Esperion’s drug treats patients who don't respond to other drugs to lower cholesterol or can't tolerate the side effects.

Following the 2015 meeting with the FDA, Esperion issued a press release saying the agency would allow the drug to be fast-tracked and it would not have to go through a lengthy cardiovascular outcomes trial, called CVOT.

But the FDA’s version of the meeting was much different, expressing doubt that the drug had a “clear regulatory path forward.” Esperion’s stock price tumbled. Stockholders sued the executives and the board of directors.

The lawsuit claimed a majority of the board of directors faces a substantial likelihood of liability for either authorizing or failing to prevent the alleged misstatements about the FDA meeting.

But in its ruling Feb. 13, the Chancery Court concluded that the suit,“contains not one particularized allegation of intentional misconduct as to a single Outside Director.”
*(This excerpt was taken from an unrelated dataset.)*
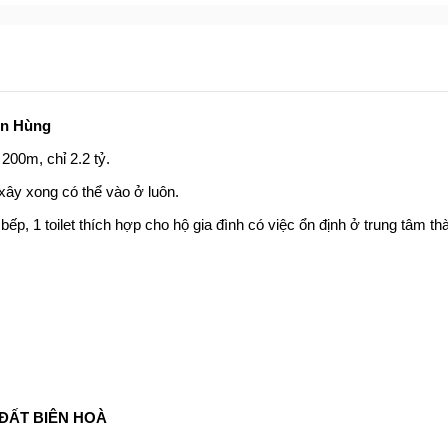
ên Hùng
00m, chỉ 2.2 tỷ.
ây xong có thể vào ở luôn.
bếp, 1 toilet thích hợp cho hộ gia đình có việc ổn định ở trung tâm t
ẤT BIÊN HOÀ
The lawsuit “pleads no facts that would allow a reasonable inference the Outside Directors, individually or collectively, knew that anything included in the press release was false,” the Chancery Court held. Also, the lawsuit did not explain why "any of the Defendants, let alone the Outside Directors, would intentionally lie to the market knowing full well the official FDA minutes would contradict their statements in a matter of weeks," the court ruled.

The FDA approved Esperion’s drug on Feb. 21 of this year. It is the first oral non-statin approved in nearly 20 years, according to the Wall Street Journal.